All the features disclosed in this specification (including any accompanying claims, abstract, and drawings) may be replaced by alternative features serving the same, equivalent or similar purpose, unless expressly stated otherwise. Thus, unless expressly stated otherwise, each feature disclosed is one example only of a generic series of equivalent or similar features.

Claims

1. A solar cell with graded bandgap, comprising:

a transparent conductive layer on a substrate;

a conductive layer above the transparent conductive layer; and

polysilicon layer between the transparent conductive layer and the conductive layer, wherein the polysilicon layer has a gradually decreased bandgap from a first interface contacting the transparent conductive layer to the second interface contacting the conductive layer.
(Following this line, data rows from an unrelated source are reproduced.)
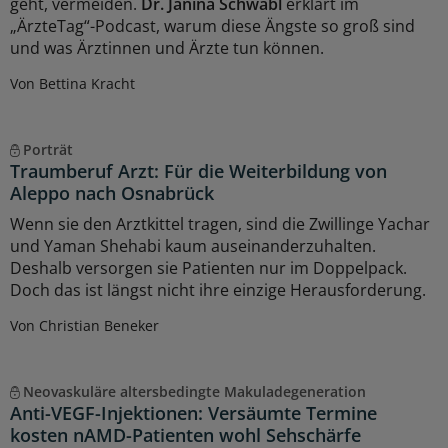
geht, vermeiden.
Dr. Janina Schwabl
erklärt im
„ÄrzteTag“-Podcast, warum diese Ängste so groß sind
und was Ärztinnen und Ärzte tun können.
Von Bettina Kracht
Porträt
Traumberuf Arzt: Für die Weiterbildung von
Aleppo nach Osnabrück
Wenn sie den Arztkittel tragen, sind die Zwillinge Yachar
und Yaman Shehabi kaum auseinanderzuhalten.
Deshalb versorgen sie Patienten nur im Doppelpack.
Doch das ist längst nicht ihre einzige Herausforderung.
Von Christian Beneker
Neovaskuläre altersbedingte Makuladegeneration
Anti-VEGF-Injektionen: Versäumte Termine
kosten nAMD-Patienten wohl Sehschärfe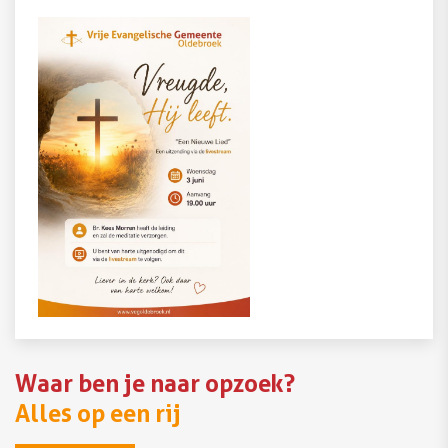
Waar ben je naar opzoek?
Alles op een rij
2. The solar cell of claim 1, wherein the polysilicon layer is formed by metal induced crystallization of a multilayered structure comprising alternately arranged amorphous silicon layers and metal layers containing Ni, and the Ni densities in the metal layers are gradually increased from the first metal layer near the first interface to the last metal layer near the second interface to gradually increase the grain sizes of the polysilicon layer.
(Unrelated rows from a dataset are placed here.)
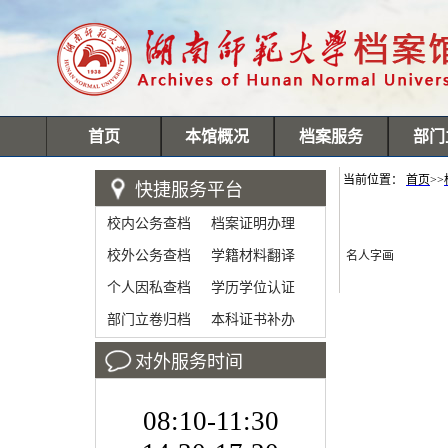
首页
本馆概况
档案服务
部门
当前位置：
首页
>>
快捷服务平台
校内公务查档
档案证明办理
校外公务查档
学籍材料翻译
名人字画
个人因私查档
学历学位认证
部门立卷归档
本科证书补办
对外服务时间
08:10-11:30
3. The solar cell of claim 2, wherein the metal layers are formed by coating a Ni solution formed by dissolving Ni in an acidic solution.

4. The solar cell of claim 3, wherein the acidic solution is HNO3 solution or HCl solution.

5. The solar cell of claim 2, wherein the metal layers are formed by coating a Ni solution formed by dissolving Ni/Au or Ni/Pd in an acidic solution.

6. The solar cell of claim 5, wherein the acidic solution is HNO3 solution or HCl solution.

7. The solar cell of claim 2, wherein an anneal temperature of the metal induced metallization is about 470-800° C.